---------- PROVIDED ENTRIES ----------

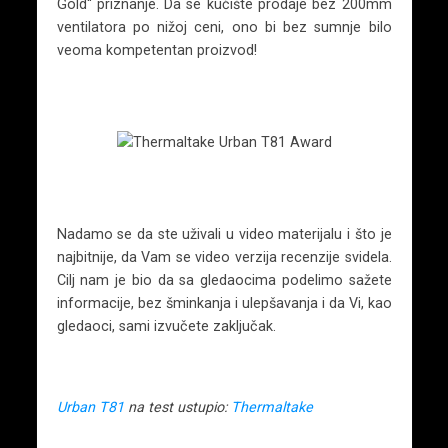
Gold“ priznanje. Da se kućište prodaje bez 200mm
ventilatora po nižoj ceni, ono bi bez sumnje bilo
veoma kompetentan proizvod!
Nadamo se da ste uživali u video materijalu i što je
najbitnije, da Vam se video verzija recenzije svidela.
Cilj nam je bio da sa gledaocima podelimo sažete
informacije, bez šminkanja i ulepšavanja i da Vi, kao
gledaoci, sami izvučete zaključak.
Urban T81
na test ustupio:
Thermaltake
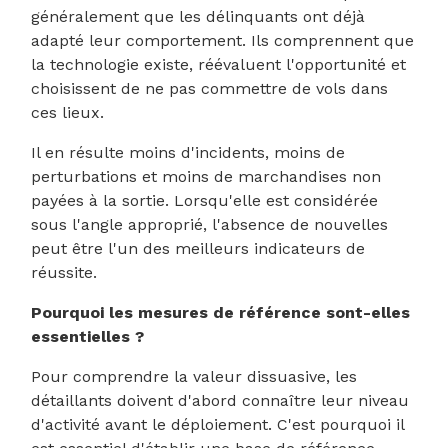
généralement que les délinquants ont déjà
adapté leur comportement. Ils comprennent que
la technologie existe, réévaluent l'opportunité et
choisissent de ne pas commettre de vols dans
ces lieux.
Il en résulte moins d'incidents, moins de
perturbations et moins de marchandises non
payées à la sortie. Lorsqu'elle est considérée
sous l'angle approprié, l'absence de nouvelles
peut être l'un des meilleurs indicateurs de
réussite.
Pourquoi les mesures de référence sont-elles
essentielles ?
Pour comprendre la valeur dissuasive, les
détaillants doivent d'abord connaître leur niveau
d'activité avant le déploiement. C'est pourquoi il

----------

PROBLEM STATEMENT | Going down the listing above, begin printing at the line with "veoma kompetentan proizvod!" and finish with the line with "Thermaltake", exactly as they appear.

ANSWER SECTION |
veoma kompetentan proizvod!
Nadamo se da ste uživali u video materijalu i što je
najbitnije, da Vam se video verzija recenzije svidela.
Cilj nam je bio da sa gledaocima podelimo sažete
informacije, bez šminkanja i ulepšavanja i da Vi, kao
gledaoci, sami izvučete zaključak.
Urban T81
na test ustupio:
Thermaltake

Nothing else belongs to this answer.